E-Update for the Week of October 19, 2020
- On October 15, Speaker of the House Nancy Pelosi (D-CA) sent a Dear Colleague letter to the House Democratic caucus regarding a recent offer from the White House for an additional coronavirus relief package.
- On October 15, the U.S. Department of Education (USED) Office of Civil Rights (OCR) released data from the 2017-2018 Civil Rights Data Collection (CRDC).
- On October 13, Senate Majority Leader Mitch McConnell (R-KY) announced that the Senate will consider a targeted coronavirus relief bill building on the Republican “skinny bill” considered by the Senate in September. The Senate is expected to consider the bill when it returns from recess on October 19.
Coronavirus (as related to education issues):
Note that all information related to the coronavirus (or COVID-19) is up to date as of October 16. Given the fast-moving nature of congressional and administrative actions to address the growing pandemic, we will do our best to update this information as quickly as possible.

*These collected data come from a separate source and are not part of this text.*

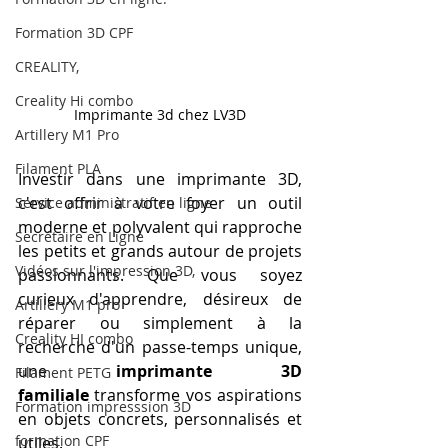
Formation 3D CPF
CREALITY,
Creality Hi combo
Imprimante 3d chez LV3D
Artillery M1 Pro
Filament PLA
Investir dans une imprimante 3D, 
c'est offrir à votre foyer un outil 
Service administratif en ligne
moderne et polyvalent qui rapproche 
Secrétaire en Ligne
les petits et grands autour de projets 
Vidéos sur l'impression 3D,
passionnants. Que vous soyez 
curieux d'apprendre, désireux de 
Artillery M1 pro
réparer ou simplement à la 
Creality HI combo
recherche d'un passe-temps unique, 
une 
imprimante 3D 
Filament PETG
familiale
 transforme vos aspirations 
Formation impresssion 3D
en objets concrets, personnalisés et 
formation CPF
utiles.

McConnell schedules Senate vote on targeted relief bill, PPP funding for this year: Senate Majority Leader Mitch McConnell (R-KY) announced that the Senate will consider a targeted coronavirus relief bill building on the Republican “skinny bill” considered by the Senate in September. The Senate is expected to consider the bill when it returns from recess on October 19. According to the Senate Majority Leader, the bill will provide “targeted relief for American workers, including new funding for the [Paycheck Protection Program].” No text has yet been released, but reports are that the bill will cost in the range of $500 billion. A press release is here. Roll Call article is here.
October 13, 2020
Pelosi outlines disagreements between Democrats, White House; negotiations continue but fate of a next bill is uncertain: Speaker of the House Nancy Pelosi (D-CA) sent a Dear Colleague letter to the House Democratic caucus regarding a recent offer from the White House for an additional coronavirus relief package. While the letter acknowledges possible progress in negotiations related to a strategic plan for testing, the Speaker states, “even if this key priority is resolved, many other disagreements remain.” Specifically, the Speaker cites “these [disagreements] include but are not limited to funding for state and local government, tax benefits for working families, support for vulnerable small businesses and child care funding. In addition to these deficiencies, the Trump proposal contains multiple deadly poison pills – including their radical Liability Provision which forces workers to risk their lives in unsafe workplaces with no legal recourse. Our disagreements are about more than dollars and cents.” The October 15 letter is here.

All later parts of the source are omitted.